CVPR 2026 Image Restoration Atmospheric Turbulence Restoration Unsupervised Optimization Physical Degradation Model Inter-frame Correlated Stochastic Process Implicit Neural Representation

Physically-Grounded Turbulence Mitigation with Frame-Shared Degradation Parameters¶

Conference: CVPR 2026
Paper: CVF Open Access
Code: None
Area: Image Restoration / Atmospheric Turbulence Mitigation
Keywords: Atmospheric Turbulence Restoration, Unsupervised Optimization, Physical Degradation Model, Inter-frame Correlated Stochastic Process, Implicit Neural Representation

TL;DR¶

TMFS is an unsupervised, optimization-based multi-frame atmospheric turbulence restoration method. It decomposes the distortion field and blur parameters of each frame in the physically-grounded "tilt-then-blur" degradation model into a scene-shared correlation function + per-frame noise maps. By leveraging the statistical correlation of turbulence across multiple frames of the same scene, it constrains the highly ill-posed per-frame estimation, achieving better generalization on real-world turbulence data than supervised methods trained on synthetic datasets.

Background & Motivation¶

Background: In long-range outdoor imaging, random fluctuations in the atmospheric refractive index cause both spatially varying geometric distortion (tilt) and blur, which severely degrade downstream tasks such as recognition and tracking. Turbulence mitigation is divided into single-frame and multi-frame categories; this paper focuses on multi-frame mitigation, where multiple degraded frames of the same static scene provide complementary information. Mainstream deep learning methods are mostly supervised and perform well on synthetic benchmarks.

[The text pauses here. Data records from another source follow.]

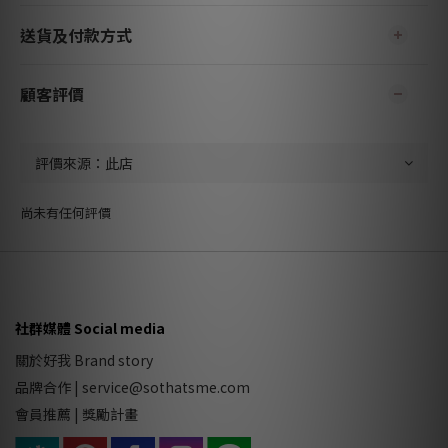
送貨及付款方式
顧客評價
尚未有任何評價
社群媒體 Social media
關於好我 Brand story
品牌合作
|
service@sothatsme.com
會員推薦 |
獎勵計畫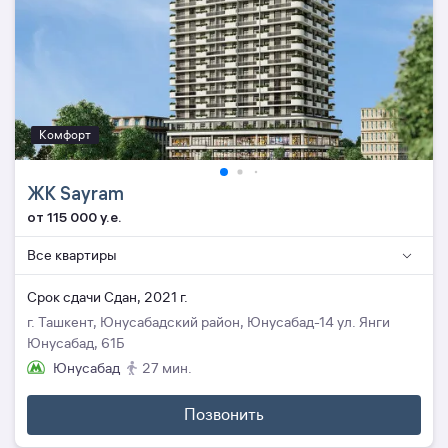
Комфорт
ЖК Sayram
от 115 000 y.e.
Все квартиры
Cрок сдачи Сдан, 2021 г.
г. Ташкент, Юнусабадский район, Юнусабад-14 ул. Янги
Юнусабад, 61Б
Юнусабад
27 мин.
Позвонить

Limitations of Prior Work: Supervised methods rely on paired "degraded-clean" training data, whereas ground truth is almost impossible to obtain in real-world turbulence scenes. They are limited to training on synthetic degradation, but physical atmospheric imaging is highly complex, and synthetic degradations often fail to faithfully replicate real turbulence. This limits generalization in the real world and has driven the rise of unsupervised methods. These methods do not rely on synthetic supervision, but instead utilize a differentiable forward model and an optimization framework to minimize reconstruction error between the degraded observations and simulated degradations generated via optimization parameters.

Key Challenge: Unsupervised multi-frame restoration requires simultaneously estimating the latent clean image, the per-frame distortion field $\{M^T_m\}$, and the blur parameters $\{M^B_m\}$ solely from the degraded frames. Without clean image supervision, this problem is extremely ill-posed and highly prone to overfitting. Existing unsupervised methods (such as NDIR) estimate degradation parameters for each frame independently, completely neglecting the correlation across frames within the same scene, and are minimally constrained by turbulence physics.

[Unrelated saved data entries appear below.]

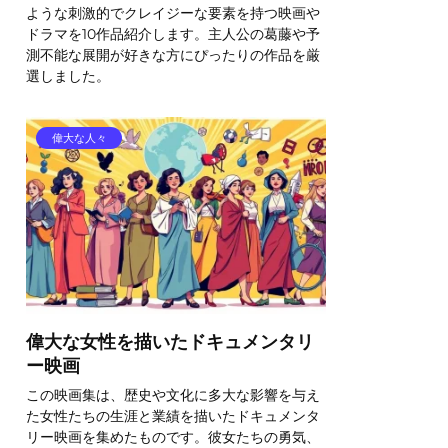
ような刺激的でクレイジーな要素を持つ映画や
ドラマを10作品紹介します。主人公の葛藤や予
測不能な展開が好きな方にぴったりの作品を厳
選しました。
偉大な人々
偉大な女性を描いたドキュメンタリ
ー映画
この映画集は、歴史や文化に多大な影響を与え
た女性たちの生涯と業績を描いたドキュメンタ
リー映画を集めたものです。彼女たちの勇気、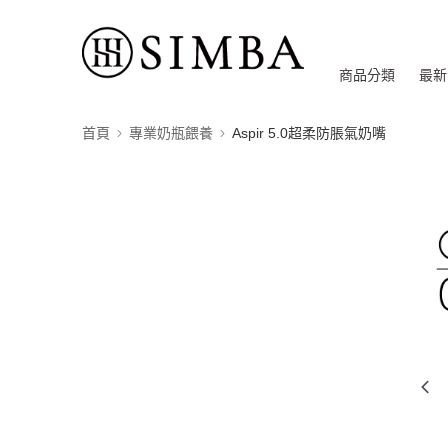
商品分類
最新
首頁
專業奶瓶餵養
Aspir 5.0超柔防脹氣奶嘴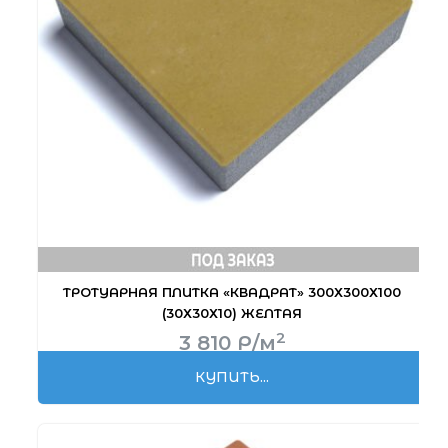
ТРОТУАРНАЯ ПЛИТКА «КВАДРАТ» 300Х300Х100
(30Х30Х10) ЖЕЛТАЯ
2
3 810
Р
/м
КУПИТЬ...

Goal: (1) Explicitly model cross-frame dependencies to reduce the ill-posedness of per-frame estimation; (2) Guide the optimization process with physical constraints of turbulence imaging to converge toward physically plausible solutions.

Key Insight: The authors draw inspiration from stochastic process-based turbulence simulation. In turbulence simulation, the Zernike coefficients of each frame are modeled as samples from a scene-related stochastic process. Its autocorrelation is determined by physical quantities such as propagation distance and turbulence strength, which remain approximately stable and scene-shared over short observation periods. Since the degradation parameters are samples of the same stochastic process during "degradation generation", the estimated parameters should also share the same correlation structure during "degradation inference".

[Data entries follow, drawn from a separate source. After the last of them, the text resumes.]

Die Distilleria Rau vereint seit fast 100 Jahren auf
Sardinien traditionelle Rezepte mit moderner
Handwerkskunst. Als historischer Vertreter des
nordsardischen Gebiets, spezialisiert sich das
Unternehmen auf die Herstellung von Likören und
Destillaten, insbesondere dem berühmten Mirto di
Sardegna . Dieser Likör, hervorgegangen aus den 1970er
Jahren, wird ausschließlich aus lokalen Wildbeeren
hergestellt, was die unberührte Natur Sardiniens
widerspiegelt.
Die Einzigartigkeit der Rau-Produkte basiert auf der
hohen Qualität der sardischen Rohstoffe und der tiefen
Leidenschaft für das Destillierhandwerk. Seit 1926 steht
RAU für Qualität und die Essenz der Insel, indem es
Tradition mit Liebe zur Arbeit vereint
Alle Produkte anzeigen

Core Idea: Decompose the per-frame distortion and blur parameters into a scene-shared correlation function (autocorrelation structure) and a per-frame noise map. These two elements are synthesized into the per-frame degradation parameters via power spectral density sampling of the stochastic process. Replacing per-frame independent parameters with scene-level shared parameters introduces cross-frame constraints and mitigates the ill-posedness.

Method¶

Overall Architecture¶

TMFS addresses the problem of restoring a single sharp image from multiple distorted and blurred images captured over a short duration of the same static scene. It adopts the tilt-then-blur degradation model $J_m = B\big(I(G + M^T_m), \, M^B_m\big)$ (Eq. 1): where $G$ is the regular grid, $M^T_m$ is the displacement field induced by tilt (mapping grid points to distorted coordinates), $I(G+M^T_m)$ is the distorted image, and $B(\cdot, M^B_m)$ applies spatially varying blur. The latent sharp image $I$ is represented by an implicit neural representation (INR) (a 4-layer MLP with positional encoding) as $f_\theta(G)=I(G)$.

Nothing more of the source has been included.